AIM OF THE EXERCISE: Look below for the line containing "ロイス ホテルアンドカジノのカジノ総支配人、ウィリア"; write out that line and each one after it to the end, exactly, and nothing else.

GIVEN RECORDS:

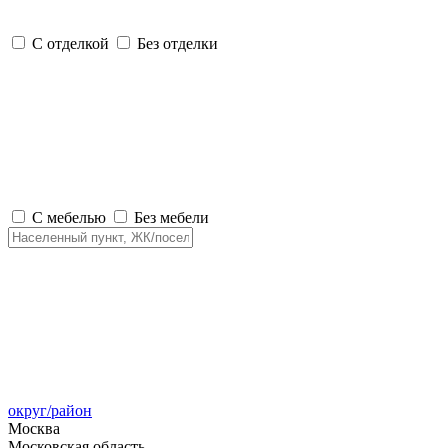
С отделкой
Без отделки
С мебелью
Без мебели
округ/район
Москва
Московская область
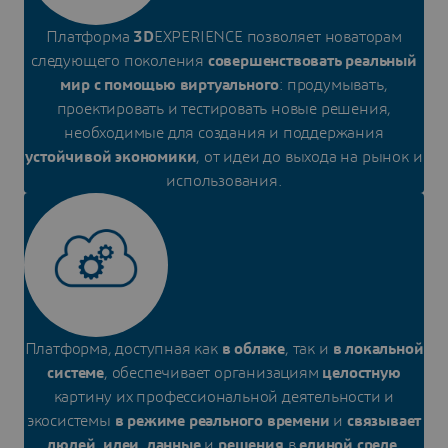
Платформа
3D
EXPERIENCE позволяет новаторам
следующего поколения
совершенствовать реальный
мир с помощью виртуального
: продумывать,
проектировать и тестировать новые решения,
необходимые для создания и поддержания
устойчивой экономики
, от идеи до выхода на рынок и
использования.
Платформа, доступная как
в облаке
, так и
в локальной
системе
, обеспечивает организациям
целостную
картину их профессиональной деятельности и
экосистемы
в режиме реального времени
и
связывает
людей
,
идеи
,
данные
и
решения
в
единой среде
.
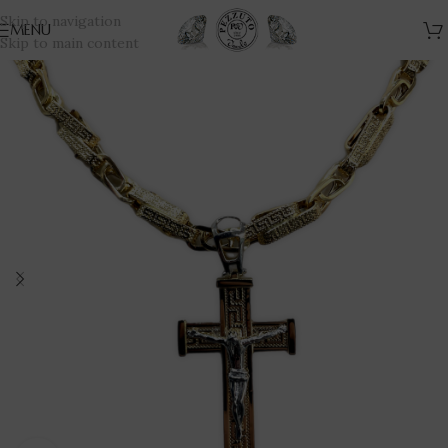
Skip to navigation
MENU
Skip to main content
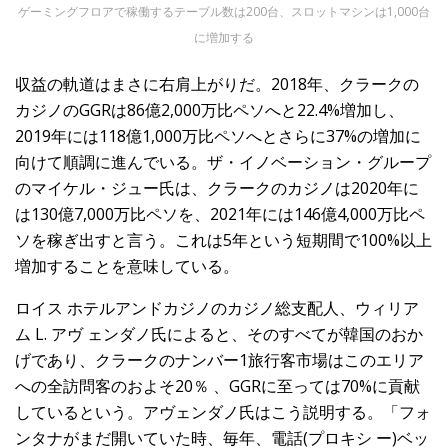
ゲーミングフロアで稼働するテーブル数は200台、スロットマシンは1,000台
に増加する
収益の軌道はまさに右肩上がりだ。2018年、クラークの
カジノのGGRは86億2,000万比ペソへと22.4%増加し、
2019年には118億1,000万比ペソへとさらに37%の増加に
向けて順調に進んでいる。ザ・イノベーション・グループ
のマイケル・ジュー氏は、クラークのカジノは2020年に
は130億7,000万比ペソを、2021年には146億4,000万比ペ
ソを稼ぎ出すと言う。これは5年という短期間で100%以上
増加することを意味している。
ロイス ホテルアンドカジノのカジノ総支配人、ウィリア
ム L. アヴ ェンダノ氏によると、そのすべてが韓国のおか
げであり、クラークのナンバー1旅行客市場はこのエリア
への全訪問客のおよそ20％ 、GGRに至っては70%に貢献
しているという。アヴェンダノ氏はこう説明する。「フォ
ンタナがまだ開いていた時、毎年、電話(プロキシ ー)ベッ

COMPLETED TASK:
ロイス ホテルアンドカジノのカジノ総支配人、ウィリア
ム L. アヴ ェンダノ氏によると、そのすべてが韓国のおか
げであり、クラークのナンバー1旅行客市場はこのエリア
への全訪問客のおよそ20％ 、GGRに至っては70%に貢献
しているという。アヴェンダノ氏はこう説明する。「フォ
ンタナがまだ開いていた時、毎年、電話(プロキシ ー)ベッ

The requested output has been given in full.